Note: When importing microarray expression data, at least one Gene ID column must match with the Gene ID chosen for the existing datasets in your project. Otherwise, an error message will appear, and you will be asked to re-assign an appropriate column for import to proceed.

 

      Probe ID – The column contains probe identifiers. This option appears only when importing microarray expression files.

 

      Signal - The column contains the signal for one experiment for each gene. This option appears only when importing microarray expression files.

 

      Sequence Name – The column contains the names of your sequences. This option appears only when importing sequence data.

 

      Sequence – The column contains the actual nucleotide sequence. This option appears only when importing sequence data.

 

      Description - The column contains descriptive information or gene annotations for each gene. All columns designated as “Description” will be available for use in the Gene Table view via the Manage Columns dialog. Description columns are always optional.

 

      Aligned Template – The column specifies what template sequence the reads align to. This option only applies to alignment data.

 

      Start Position – The column specifies the start position of the read along the template. This option only applies to alignment data.

 

      End Position – The column specifies the end position of the read along the template. This option only applies to alignment data.

 

      Aligned Strand - The column specifies the orientation of the read relative to the template. This option only applies to alignment data.

 

      SNP Reference ID – The name of the contig or chromosome on which the SNP occurs. This maps to the Contig ID column of the SNP Table.

 

      SNP Position – The coordinate of the SNP on the contig or chromosome. This maps to the Ref Pos column of the SNP Table.

 

      SNP Reference Sequence – The reference base at the site of the SNP. This maps to the Ref Base column of the SNP Table.

 

      SNP Sequence –The column must contain a single base, which may be a degenerate letter code indicating multiple alleles by the content of its ambiguity.
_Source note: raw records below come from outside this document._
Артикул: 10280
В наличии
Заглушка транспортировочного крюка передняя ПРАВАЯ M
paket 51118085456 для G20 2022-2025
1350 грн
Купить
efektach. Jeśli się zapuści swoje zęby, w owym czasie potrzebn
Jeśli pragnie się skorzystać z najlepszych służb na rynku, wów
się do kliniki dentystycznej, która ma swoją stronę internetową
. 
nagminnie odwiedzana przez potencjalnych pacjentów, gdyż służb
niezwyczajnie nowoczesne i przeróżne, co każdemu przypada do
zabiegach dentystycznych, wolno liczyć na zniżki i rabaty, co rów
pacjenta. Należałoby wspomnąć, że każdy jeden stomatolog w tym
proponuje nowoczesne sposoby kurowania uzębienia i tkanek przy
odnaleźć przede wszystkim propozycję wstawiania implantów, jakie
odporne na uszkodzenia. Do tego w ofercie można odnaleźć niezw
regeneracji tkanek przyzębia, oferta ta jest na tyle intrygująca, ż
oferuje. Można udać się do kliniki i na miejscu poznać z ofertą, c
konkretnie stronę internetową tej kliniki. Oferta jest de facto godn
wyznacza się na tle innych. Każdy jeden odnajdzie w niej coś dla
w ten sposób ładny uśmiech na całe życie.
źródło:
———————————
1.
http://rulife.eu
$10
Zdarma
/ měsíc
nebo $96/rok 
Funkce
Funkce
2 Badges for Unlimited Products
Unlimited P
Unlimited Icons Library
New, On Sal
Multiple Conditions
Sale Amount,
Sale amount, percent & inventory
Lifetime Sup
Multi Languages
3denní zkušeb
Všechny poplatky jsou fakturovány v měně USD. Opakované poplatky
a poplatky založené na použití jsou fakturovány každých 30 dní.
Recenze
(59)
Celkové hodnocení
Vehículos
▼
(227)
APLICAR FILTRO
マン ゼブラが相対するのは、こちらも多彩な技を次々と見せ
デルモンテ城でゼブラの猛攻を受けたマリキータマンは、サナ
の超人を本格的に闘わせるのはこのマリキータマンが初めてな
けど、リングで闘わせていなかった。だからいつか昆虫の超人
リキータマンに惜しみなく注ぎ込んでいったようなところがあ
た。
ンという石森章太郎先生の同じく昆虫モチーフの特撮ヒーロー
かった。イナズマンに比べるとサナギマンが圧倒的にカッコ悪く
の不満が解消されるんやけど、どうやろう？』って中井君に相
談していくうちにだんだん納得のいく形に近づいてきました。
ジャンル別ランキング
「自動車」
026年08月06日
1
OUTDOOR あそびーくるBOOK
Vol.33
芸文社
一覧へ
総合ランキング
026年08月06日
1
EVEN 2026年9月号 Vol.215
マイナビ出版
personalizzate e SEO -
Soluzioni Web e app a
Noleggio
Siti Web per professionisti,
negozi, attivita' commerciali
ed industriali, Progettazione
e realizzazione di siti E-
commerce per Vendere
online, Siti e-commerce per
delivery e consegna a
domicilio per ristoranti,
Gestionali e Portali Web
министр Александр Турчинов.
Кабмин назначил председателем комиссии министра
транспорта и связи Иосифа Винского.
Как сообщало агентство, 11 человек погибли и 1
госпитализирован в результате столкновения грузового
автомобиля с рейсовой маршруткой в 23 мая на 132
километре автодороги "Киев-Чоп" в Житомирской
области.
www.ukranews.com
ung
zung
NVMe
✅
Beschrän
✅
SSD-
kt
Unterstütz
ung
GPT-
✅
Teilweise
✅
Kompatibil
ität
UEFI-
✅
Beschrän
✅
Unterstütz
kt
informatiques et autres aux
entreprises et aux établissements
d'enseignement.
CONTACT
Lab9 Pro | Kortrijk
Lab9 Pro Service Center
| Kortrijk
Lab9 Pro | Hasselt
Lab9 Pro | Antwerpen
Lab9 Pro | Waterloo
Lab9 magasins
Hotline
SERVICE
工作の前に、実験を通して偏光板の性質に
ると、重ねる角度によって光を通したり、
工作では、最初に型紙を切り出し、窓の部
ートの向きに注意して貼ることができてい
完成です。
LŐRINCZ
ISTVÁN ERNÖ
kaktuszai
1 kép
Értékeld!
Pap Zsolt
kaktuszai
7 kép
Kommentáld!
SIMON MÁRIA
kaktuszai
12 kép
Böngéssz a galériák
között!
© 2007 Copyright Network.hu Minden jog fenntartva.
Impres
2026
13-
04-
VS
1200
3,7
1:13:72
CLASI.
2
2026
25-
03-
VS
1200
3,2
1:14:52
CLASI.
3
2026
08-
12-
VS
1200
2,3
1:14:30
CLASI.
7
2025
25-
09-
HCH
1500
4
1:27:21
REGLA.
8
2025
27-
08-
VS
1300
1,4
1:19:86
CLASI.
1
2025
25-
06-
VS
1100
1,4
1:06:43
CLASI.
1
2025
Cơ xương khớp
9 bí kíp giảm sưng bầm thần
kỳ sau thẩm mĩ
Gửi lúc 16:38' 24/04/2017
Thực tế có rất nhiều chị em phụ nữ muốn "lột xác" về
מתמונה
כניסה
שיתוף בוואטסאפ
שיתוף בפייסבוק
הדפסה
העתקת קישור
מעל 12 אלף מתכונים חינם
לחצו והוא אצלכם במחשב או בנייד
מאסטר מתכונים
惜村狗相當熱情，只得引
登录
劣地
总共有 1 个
This maps to the Called Seq column of the SNP Table.

 

      SNP Sequence Alleles –The column contains a separate base letter code for each allele. Only unambiguous base letter codes and 'N' are used.

 

ArrayStar offers the option of applying a certain data type to multiple columns. This may be desirable if your file contains a large number of columns with the same data type. Select a type from the Column Type dropdown menu, then use Apply to all to apply the selected type to all columns or Apply to remaining to apply the type only to columns that are currently set to "Ignore." Click Clear all if you wish to reset all columns back to "Ignore."

 

Notes pertaining to certain situations:

 

      When importing microarray expression data files, at least one Gene ID column and one Signal column are required. If raw microarray data are being imported, at least one Probe ID column is required. If multiple Signal columns are provided, each column is treated as a separate experiment.

 

      When importing sequence data files, at least one Sequence Name and one Sequence column are required.

 

      When importing a custom text file, note that each row must have a unique combination of template ID (usually the contig or chromosome name) and template position. Before importing a text file, you may need to edit it in spreadsheet format to manually remove any duplicates. The "uniqueness criterion" usually necessitates that SeqMan files be imported via the default method, rather than with the Data Import Wizard.

 

If you made any changes to the selected File Template, a Save button will appear in the top right of this window. To store the current settings as new template, click the Save button save, enter a new name for your template, then click Save. Your new template will now appear in the File Template dropdown list the next time you import a file.

 

If you are importing multiple files and would like to apply the current settings to all of them, click the check box next to Apply settings to all files in this batch. The settings will be retained until the Project Setup Wizard is closed.

 

Finally, click Finish to begin importing your data.